## Source material
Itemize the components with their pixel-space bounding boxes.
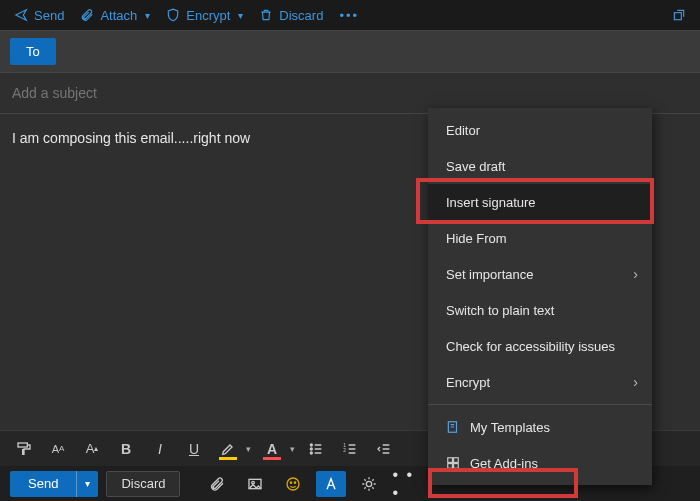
format-painter-button[interactable]	[8, 435, 40, 463]
discard-label: Discard	[121, 476, 165, 491]
send-top-label: Send	[34, 8, 64, 23]
top-toolbar: Send Attach ▾ Encrypt ▾ Discard •••	[0, 0, 700, 30]
bulleted-list-button[interactable]	[300, 435, 332, 463]
chevron-right-icon: ›	[633, 374, 638, 390]
menu-label: Insert signature	[446, 195, 536, 210]
send-split-button[interactable]: ▾	[76, 471, 98, 497]
menu-item-my-templates[interactable]: My Templates	[428, 409, 652, 445]
attach-label: Attach	[100, 8, 137, 23]
toggle-formatting-button[interactable]	[316, 471, 346, 497]
send-top-button[interactable]: Send	[6, 0, 72, 30]
recipients-row[interactable]: To	[0, 30, 700, 72]
send-button[interactable]: Send	[10, 471, 76, 497]
svg-point-8	[252, 481, 255, 484]
svg-point-11	[295, 482, 296, 483]
menu-item-set-importance[interactable]: Set importance ›	[428, 256, 652, 292]
svg-rect-0	[674, 13, 681, 20]
picture-icon	[247, 476, 263, 492]
more-actions-button[interactable]: • • •	[392, 471, 426, 497]
sun-icon	[361, 476, 377, 492]
svg-text:2: 2	[343, 447, 346, 452]
trash-icon	[259, 8, 273, 22]
menu-item-accessibility[interactable]: Check for accessibility issues	[428, 328, 652, 364]
svg-rect-17	[454, 464, 459, 469]
italic-button[interactable]: I	[144, 435, 176, 463]
smiley-icon	[285, 476, 301, 492]
templates-icon	[446, 420, 460, 434]
menu-item-hide-from[interactable]: Hide From	[428, 220, 652, 256]
menu-item-insert-signature[interactable]: Insert signature	[428, 184, 652, 220]
svg-point-10	[291, 482, 292, 483]
more-label: • • •	[392, 466, 426, 502]
svg-point-2	[310, 444, 312, 446]
paint-roller-icon	[16, 441, 32, 457]
underline-button[interactable]: U	[178, 435, 210, 463]
svg-point-12	[367, 481, 372, 486]
menu-label: Encrypt	[446, 375, 490, 390]
menu-label: Check for accessibility issues	[446, 339, 615, 354]
subject-input[interactable]	[12, 85, 688, 101]
highlighter-icon	[220, 441, 236, 457]
menu-label: Hide From	[446, 231, 507, 246]
menu-item-get-addins[interactable]: Get Add-ins	[428, 445, 652, 481]
attach-bottom-button[interactable]	[202, 471, 232, 497]
svg-point-4	[310, 452, 312, 454]
attach-button[interactable]: Attach ▾	[72, 0, 158, 30]
shield-icon	[166, 8, 180, 22]
svg-point-9	[287, 478, 299, 490]
encrypt-label: Encrypt	[186, 8, 230, 23]
to-label: To	[26, 44, 40, 59]
discard-button[interactable]: Discard	[106, 471, 180, 497]
menu-item-encrypt[interactable]: Encrypt ›	[428, 364, 652, 400]
encrypt-button[interactable]: Encrypt ▾	[158, 0, 251, 30]
top-more-button[interactable]: •••	[331, 0, 367, 30]
chevron-right-icon: ›	[633, 266, 638, 282]
outdent-icon	[376, 441, 392, 457]
menu-label: Set importance	[446, 267, 533, 282]
menu-label: Switch to plain text	[446, 303, 554, 318]
menu-separator	[428, 404, 652, 405]
svg-rect-1	[18, 443, 27, 447]
to-button[interactable]: To	[10, 38, 56, 65]
paperclip-icon	[80, 8, 94, 22]
popout-button[interactable]	[664, 0, 694, 30]
send-label: Send	[28, 476, 58, 491]
svg-rect-14	[448, 458, 453, 463]
menu-label: Get Add-ins	[470, 456, 538, 471]
paperclip-icon	[209, 476, 225, 492]
bold-button[interactable]: B	[110, 435, 142, 463]
decrease-indent-button[interactable]	[368, 435, 400, 463]
chevron-down-icon: ▾	[238, 10, 243, 21]
font-size-decrease-button[interactable]: AA	[42, 435, 74, 463]
fontcolor-swatch	[263, 457, 281, 460]
menu-label: My Templates	[470, 420, 550, 435]
font-color-button[interactable]: A	[256, 435, 288, 463]
numbers-icon: 12	[342, 441, 358, 457]
highlight-swatch	[219, 457, 237, 460]
svg-rect-15	[454, 458, 459, 463]
compose-window: Send Attach ▾ Encrypt ▾ Discard •••	[0, 0, 700, 501]
menu-label: Editor	[446, 123, 480, 138]
font-size-increase-button[interactable]: A▴	[76, 435, 108, 463]
svg-rect-16	[448, 464, 453, 469]
brightness-button[interactable]	[354, 471, 384, 497]
more-actions-menu: Editor Save draft Insert signature Hide …	[428, 108, 652, 485]
text-format-icon	[323, 476, 339, 492]
discard-top-button[interactable]: Discard	[251, 0, 331, 30]
numbered-list-button[interactable]: 12	[334, 435, 366, 463]
emoji-button[interactable]	[278, 471, 308, 497]
send-plane-icon	[14, 8, 28, 22]
highlight-color-button[interactable]	[212, 435, 244, 463]
popout-icon	[672, 8, 686, 22]
send-button-group: Send ▾	[10, 471, 98, 497]
addins-icon	[446, 456, 460, 470]
chevron-down-icon: ▾	[145, 10, 150, 21]
menu-label: Save draft	[446, 159, 505, 174]
menu-item-save-draft[interactable]: Save draft	[428, 148, 652, 184]
bullets-icon	[308, 441, 324, 457]
menu-item-editor[interactable]: Editor	[428, 112, 652, 148]
svg-point-3	[310, 448, 312, 450]
discard-top-label: Discard	[279, 8, 323, 23]
insert-picture-button[interactable]	[240, 471, 270, 497]
menu-item-switch-plaintext[interactable]: Switch to plain text	[428, 292, 652, 328]
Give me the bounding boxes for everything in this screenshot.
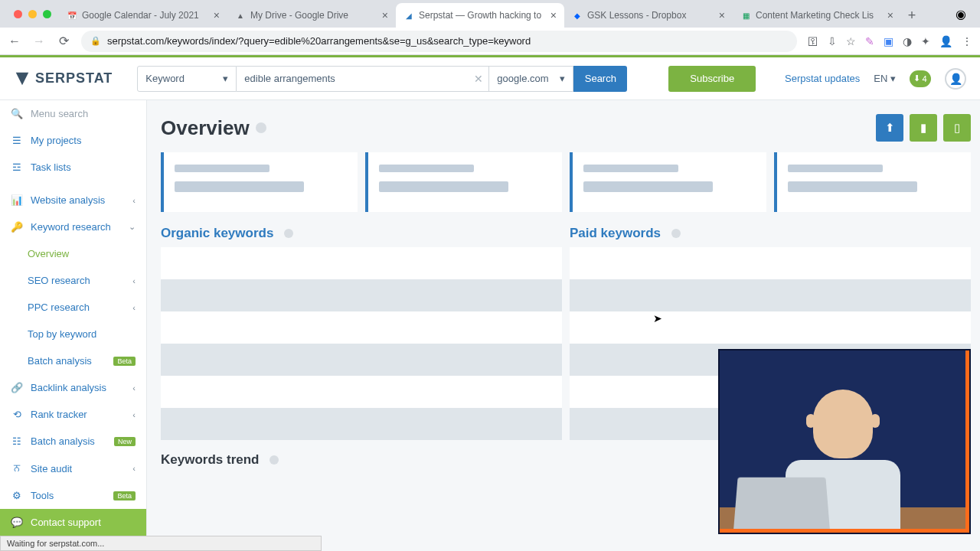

## Activity
Down to the last line, return the entries above exactly, with no pictures.

## Solution below
Itemize the components with their pixel-space bounding boxes.
format-painter-button[interactable]	[8, 435, 40, 463]
discard-label: Discard	[121, 476, 165, 491]
send-top-label: Send	[34, 8, 64, 23]
top-toolbar: Send Attach ▾ Encrypt ▾ Discard •••	[0, 0, 700, 30]
bulleted-list-button[interactable]	[300, 435, 332, 463]
chevron-right-icon: ›	[633, 374, 638, 390]
menu-label: Insert signature	[446, 195, 536, 210]
send-split-button[interactable]: ▾	[76, 471, 98, 497]
menu-item-my-templates[interactable]: My Templates	[428, 409, 652, 445]
attach-label: Attach	[100, 8, 137, 23]
toggle-formatting-button[interactable]	[316, 471, 346, 497]
send-top-button[interactable]: Send	[6, 0, 72, 30]
recipients-row[interactable]: To	[0, 30, 700, 72]
send-button[interactable]: Send	[10, 471, 76, 497]
svg-point-8	[252, 481, 255, 484]
svg-point-11	[295, 482, 296, 483]
menu-item-set-importance[interactable]: Set importance ›	[428, 256, 652, 292]
svg-rect-0	[674, 13, 681, 20]
picture-icon	[247, 476, 263, 492]
more-actions-button[interactable]: • • •	[392, 471, 426, 497]
sun-icon	[361, 476, 377, 492]
svg-text:2: 2	[343, 447, 346, 452]
trash-icon	[259, 8, 273, 22]
menu-item-accessibility[interactable]: Check for accessibility issues	[428, 328, 652, 364]
svg-rect-17	[454, 464, 459, 469]
italic-button[interactable]: I	[144, 435, 176, 463]
smiley-icon	[285, 476, 301, 492]
templates-icon	[446, 420, 460, 434]
menu-item-hide-from[interactable]: Hide From	[428, 220, 652, 256]
menu-item-insert-signature[interactable]: Insert signature	[428, 184, 652, 220]
svg-point-10	[291, 482, 292, 483]
more-label: • • •	[392, 466, 426, 502]
svg-point-2	[310, 444, 312, 446]
paint-roller-icon	[16, 441, 32, 457]
underline-button[interactable]: U	[178, 435, 210, 463]
svg-point-12	[367, 481, 372, 486]
menu-label: Encrypt	[446, 375, 490, 390]
menu-label: Check for accessibility issues	[446, 339, 615, 354]
subject-input[interactable]	[12, 85, 688, 101]
highlighter-icon	[220, 441, 236, 457]
menu-label: Hide From	[446, 231, 507, 246]
menu-item-get-addins[interactable]: Get Add-ins	[428, 445, 652, 481]
attach-bottom-button[interactable]	[202, 471, 232, 497]
svg-point-4	[310, 452, 312, 454]
attach-button[interactable]: Attach ▾	[72, 0, 158, 30]
shield-icon	[166, 8, 180, 22]
svg-point-9	[287, 478, 299, 490]
encrypt-label: Encrypt	[186, 8, 230, 23]
to-label: To	[26, 44, 40, 59]
discard-button[interactable]: Discard	[106, 471, 180, 497]
menu-item-encrypt[interactable]: Encrypt ›	[428, 364, 652, 400]
encrypt-button[interactable]: Encrypt ▾	[158, 0, 251, 30]
top-more-button[interactable]: •••	[331, 0, 367, 30]
chevron-right-icon: ›	[633, 266, 638, 282]
outdent-icon	[376, 441, 392, 457]
menu-label: Set importance	[446, 267, 533, 282]
menu-label: Switch to plain text	[446, 303, 554, 318]
menu-separator	[428, 404, 652, 405]
svg-rect-1	[18, 443, 27, 447]
to-button[interactable]: To	[10, 38, 56, 65]
paperclip-icon	[80, 8, 94, 22]
popout-button[interactable]	[664, 0, 694, 30]
send-label: Send	[28, 476, 58, 491]
svg-rect-14	[448, 458, 453, 463]
menu-label: Get Add-ins	[470, 456, 538, 471]
paperclip-icon	[209, 476, 225, 492]
bold-button[interactable]: B	[110, 435, 142, 463]
decrease-indent-button[interactable]	[368, 435, 400, 463]
chevron-down-icon: ▾	[238, 10, 243, 21]
font-size-decrease-button[interactable]: AA	[42, 435, 74, 463]
fontcolor-swatch	[263, 457, 281, 460]
menu-label: My Templates	[470, 420, 550, 435]
font-color-button[interactable]: A	[256, 435, 288, 463]
numbers-icon: 12	[342, 441, 358, 457]
highlight-swatch	[219, 457, 237, 460]
svg-rect-15	[454, 458, 459, 463]
compose-window: Send Attach ▾ Encrypt ▾ Discard •••	[0, 0, 700, 501]
menu-label: Editor	[446, 123, 480, 138]
font-size-increase-button[interactable]: A▴	[76, 435, 108, 463]
svg-rect-16	[448, 464, 453, 469]
brightness-button[interactable]	[354, 471, 384, 497]
more-actions-menu: Editor Save draft Insert signature Hide …	[428, 108, 652, 485]
text-format-icon	[323, 476, 339, 492]
discard-top-button[interactable]: Discard	[251, 0, 331, 30]
numbered-list-button[interactable]: 12	[334, 435, 366, 463]
emoji-button[interactable]	[278, 471, 308, 497]
send-plane-icon	[14, 8, 28, 22]
highlight-color-button[interactable]	[212, 435, 244, 463]
popout-icon	[672, 8, 686, 22]
send-button-group: Send ▾	[10, 471, 98, 497]
addins-icon	[446, 456, 460, 470]
chevron-down-icon: ▾	[145, 10, 150, 21]
menu-label: Save draft	[446, 159, 505, 174]
menu-item-save-draft[interactable]: Save draft	[428, 148, 652, 184]
bullets-icon	[308, 441, 324, 457]
menu-item-editor[interactable]: Editor	[428, 112, 652, 148]
svg-point-3	[310, 448, 312, 450]
discard-top-label: Discard	[279, 8, 323, 23]
insert-picture-button[interactable]	[240, 471, 270, 497]
menu-item-switch-plaintext[interactable]: Switch to plain text	[428, 292, 652, 328]
Give me the bounding boxes for everything in this screenshot.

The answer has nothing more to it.